Papers, please
Few argue under-16s are fine online. The question is why ID checks for everyone is presented as the only solution.
The below is a rework of research I conducted for my coverage of the UK social media ban for Sandmark, which you can read here and find out more about the privacy tech tools that are being built to provide more individual control over data sharing.
It was hot in London, that kind of heat that nudges Londoners out of their houses, spilling out onto the streets to enjoy their brief slice of Euro summer.
Within this backdrop of sun and long evenings, I’d found my way to a party in a converted warehouse in the shadow of the Shard, near London Bridge.

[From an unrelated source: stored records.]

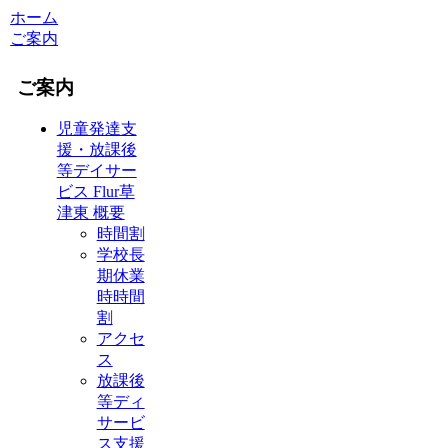
ホーム
ご案内
ご案内
児童発達支
援・放課後
等デイサー
ビス Flur草
津東 概要
時間割
学校長
期休業
時時間
割
アクセ
ス
放課後
等ディ
サービ
ス支援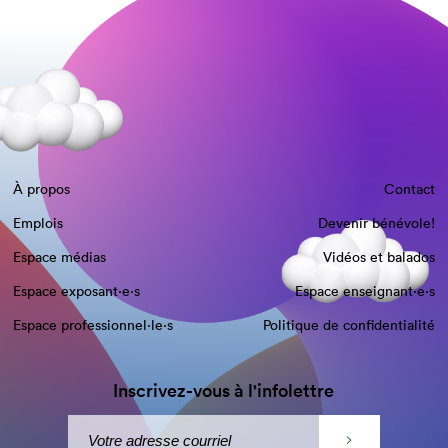
À propos
Contact
Emplois
Devenir bénévole!
Espace médias
Vidéos et balados
Espace exposant·e⋅s
Espace enseignant·e⋅s
Espace professionnel·le⋅s
Politique de confidentialité
Inscrivez-vous à l'infolettre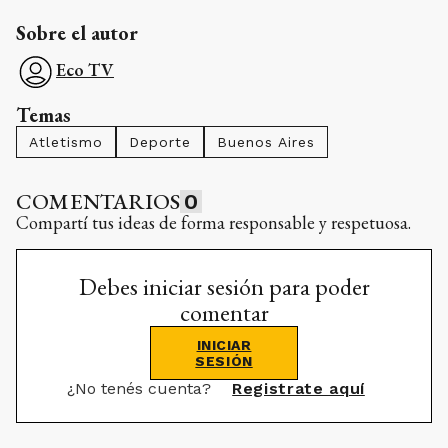
Sobre el autor
Eco TV
Temas
Atletismo
Deporte
Buenos Aires
COMENTARIOS
0
Compartí tus ideas de forma responsable y respetuosa.
Debes iniciar sesión para poder
comentar
INICIAR
SESIÓN
¿No tenés cuenta?
Registrate aquí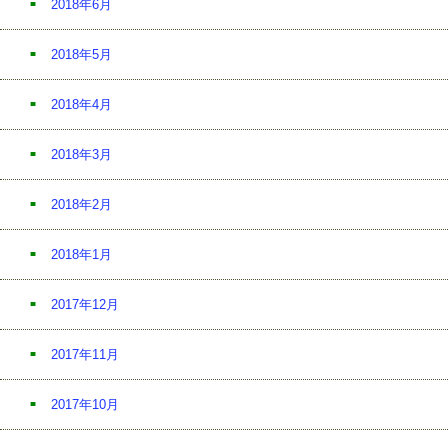
2018年6月
2018年5月
2018年4月
2018年3月
2018年2月
2018年1月
2017年12月
2017年11月
2017年10月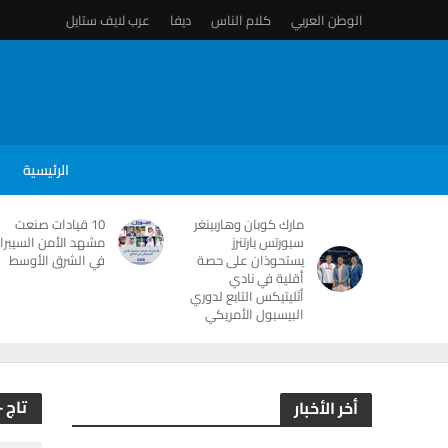
الوطن العربي
كلام الناس
ديفا
عرب لايف ستايل
الرئيسية
مارك كوبان وهاربينغر
10 قيادات صنعت
سبورتس بارتنرز
مشهد الأمن السيبرا
يستحوذان على حصة
في الشرق الأوسط
أقلية في نادي
أثليتيكس التابع لدوري
البيسبول الأمريكي
تاج 
أخر الأخبار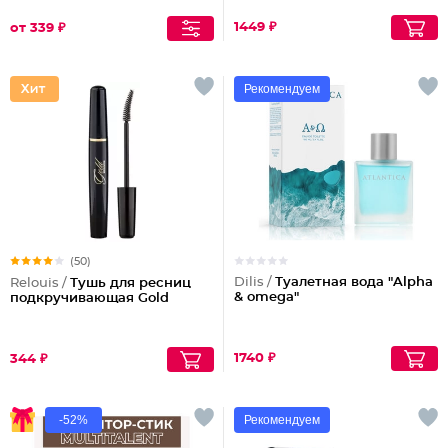
1449 ₽
от 339 ₽
Рекомендуем
(50)
Dilis /
Туалетная вода "Alpha
Relouis /
Тушь для ресниц
& omega"
подкручивающая Gold
1740 ₽
344 ₽
-52%
Рекомендуем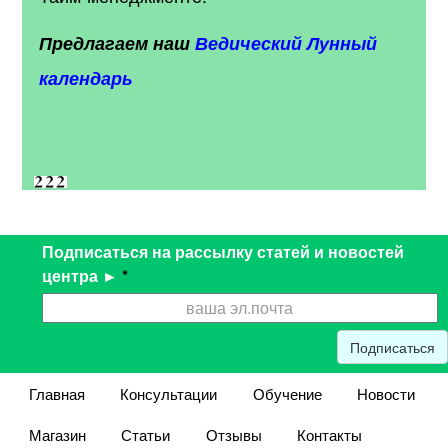
Предлагаем наш
Ведический Лунный
календарь
Подписаться на рассылку статей и новостей
центра ►
*
Подписаться
Главная
Консультации
Обучение
Новости
Магазин
Статьи
Отзывы
Контакты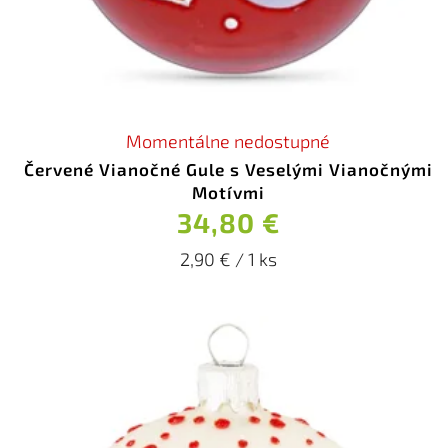
Momentálne nedostupné
Červené Vianočné Gule s Veselými Vianočnými
Motívmi
34,80 €
2,90 € / 1 ks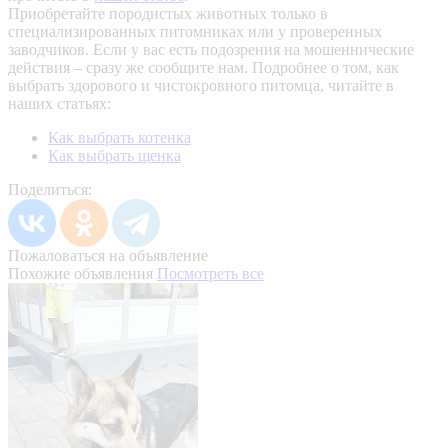
Приобретайте породистых животных только в
специализированных питомниках или у проверенных
заводчиков. Если у вас есть подозрения на мошеннические
действия – сразу же сообщите нам.
Подробнее о том, как
выбрать здорового и чистокровного питомца, читайте в
наших статьях:
Как выбрать котенка
Как выбрать щенка
Поделиться:
Пожаловаться на объявление
Похожие объявления
Посмотреть все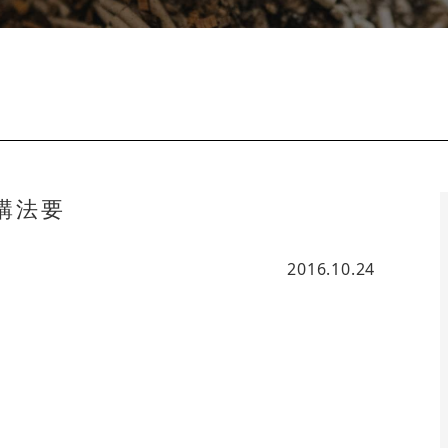
講法要
2016.10.24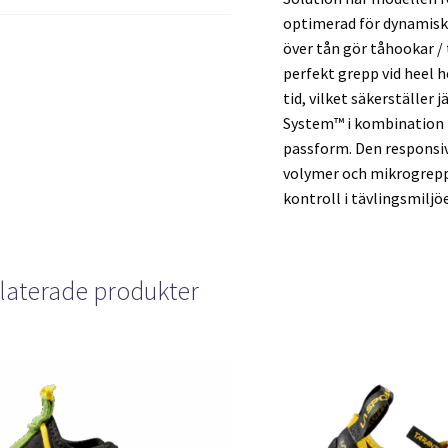
optimerad för dynamisk
över tån gör tåhookar /
perfekt grepp vid heel 
tid, vilket säkerställer
System™ i kombination 
passform. Den responsiv
volymer och mikrogrepp.
kontroll i tävlingsmiljöe
laterade produkter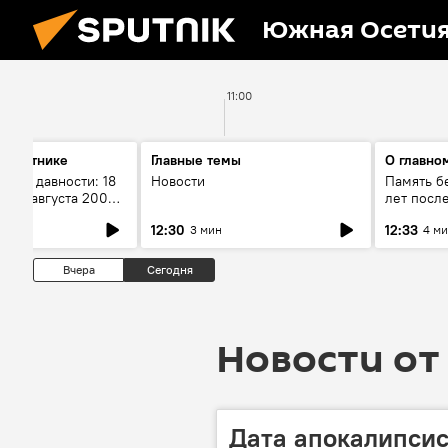
Южная Осети
11:00
а Спутнике
Главные темы
О главно
рока давности: 18
Новости
Память бе
ойны августа 2008
лет посл
года. Ч. 2
12:30
12:33
3 мин
4 м
Вчера
Сегодня
Новости от 
Дата апокалипсис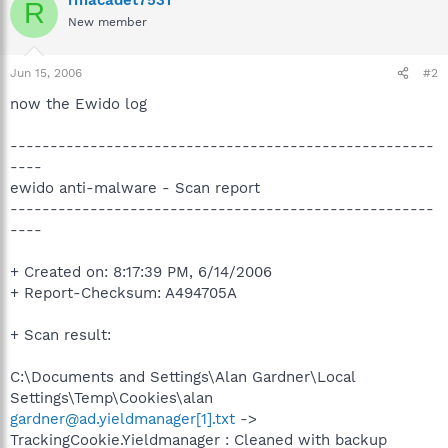
R
New member
Jun 15, 2006
#2
now the Ewido log
-----------------------------------------------------
----
ewido anti-malware - Scan report
-----------------------------------------------------
----
+ Created on: 8:17:39 PM, 6/14/2006
+ Report-Checksum: A494705A
+ Scan result:
C:\Documents and Settings\Alan Gardner\Local
Settings\Temp\Cookies\alan
gardner@ad.yieldmanager[1].txt
->
TrackingCookie.Yieldmanager : Cleaned with backup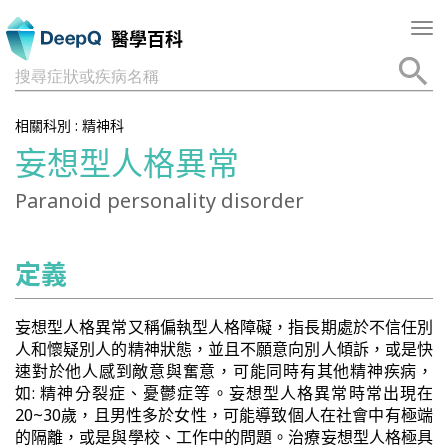
Tog
醫學百科
nav
搜尋症狀或疾病名稱
相關科別 :
精神科
妄想型人格異常
Paranoid personality disorder
定義
妄想型人格異常又稱偏執型人格障礙，指長期處於不信任別
人和懷疑別人的精神狀態，並且不願意向別人傾訴，或是快
速對於他人感到敵意與奮意，可能同時有其他精神疾病，
如: 精神分裂症、憂鬱症等。妄想型人格異常時常出現在
20~30歲，且男性多於女性，可能導致個人在社會中有極端
的隔離，或是與學校、工作中的問題。治療妄想型人格極具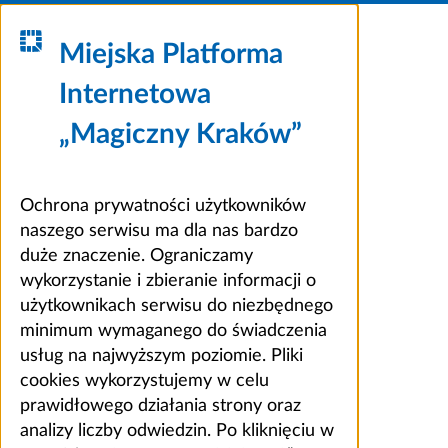
Miejska Platforma
Internetowa
„Magiczny Kraków”
Ochrona prywatności użytkowników
naszego serwisu ma dla nas bardzo
duże znaczenie. Ograniczamy
wykorzystanie i zbieranie informacji o
użytkownikach serwisu do niezbędnego
minimum wymaganego do świadczenia
usług na najwyższym poziomie. Pliki
cookies wykorzystujemy w celu
prawidłowego działania strony oraz
analizy liczby odwiedzin. Po kliknięciu w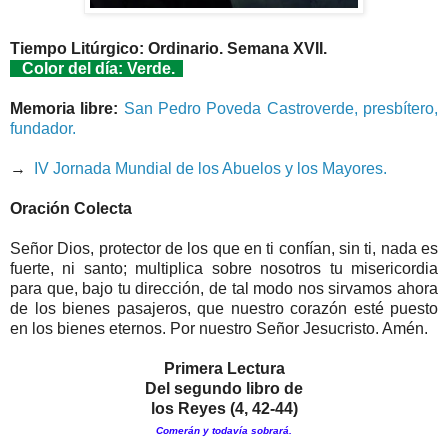
Tiempo Litúrgico: Ordinario. Semana XVII.
Color del día: Verde.
Memoria libre:
San Pedro Poveda Castroverde, presbítero,
fundador.
→
IV Jornada Mundial de los Abuelos y los Mayores.
Oración Colecta
Señor Dios, protector de los que en ti confían, sin ti, nada es
fuerte, ni santo; multiplica sobre nosotros tu misericordia
para que, bajo tu dirección, de tal modo nos sirvamos ahora
de los bienes pasajeros, que nuestro corazón esté puesto
en los bienes eternos. Por nuestro Señor Jesucristo. Amén.
Primera Lectura
Del segundo libro de
los Reyes (4, 42-44)
Comerán y todavía sobrará.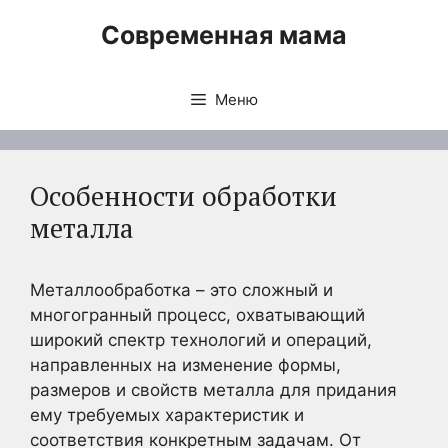
Перейти
Современная мама
к
содержимому
Меню
Особенности обработки
металла
Металлообработка – это сложный и
многогранный процесс, охватывающий
широкий спектр технологий и операций,
направленных на изменение формы,
размеров и свойств металла для придания
ему требуемых характеристик и
соответствия конкретным задачам. От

A smattering of founders and developers dancing to ABBA’s Gimmie Gimmie Gimmie a man after midnight, providing the soundtrack to my rant on the decline of privacy in the UK.
It had been a week since (now ex) PM Keir Starmer had announced the Labour Party’s intention to extend the Online Safety Act, mandating age verification from spring 2027 to enforce a social media ban for under-16s.
On the surface restricting access to social media for children sounded like a great idea - even I could feel the effects of too much scrolling - but its implications meant a tightening on internet freedom for all citizens of the UK. Once the ban is in place, in order to access social media platforms, every social media user would have to upload identifying information, like passports, to access their accounts.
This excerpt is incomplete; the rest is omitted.